(Exercise input begins)
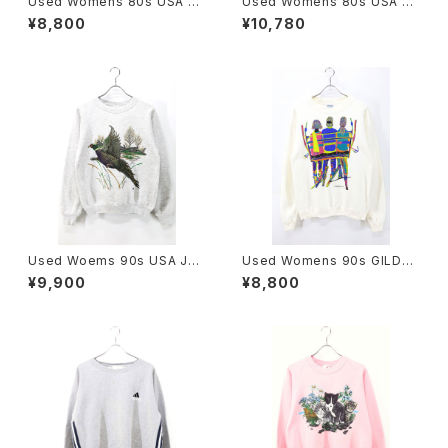
Used Womens 80s USA H
Used Womens 80s USA G
ANES Duck Animal Appliqu
old Finch×Thistle Animal A
¥8,800
¥10,780
e Blue Sweat Size M 古着
rt Graphic Sweat Size L 古
着
Used Woems 90s USA JER
Used Womens 90s GILDA
ZEES Pheasant Animal Art
N Andrew Carson Ski Art G
¥9,900
¥8,800
Graphic Sweat Size M 古着
raphic Sweat Size M 古着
(Exercise input ends)
Problem requirements: Leave out every picture and copy the rest of the records exactly.

Exercise response:
Used Womens 80s USA H
Used Womens 80s USA G
ANES Duck Animal Appliqu
old Finch×Thistle Animal A
¥8,800
¥10,780
e Blue Sweat Size M 古着
rt Graphic Sweat Size L 古
着
Used Woems 90s USA JER
Used Womens 90s GILDA
ZEES Pheasant Animal Art
N Andrew Carson Ski Art G
¥9,900
¥8,800
Graphic Sweat Size M 古着
raphic Sweat Size M 古着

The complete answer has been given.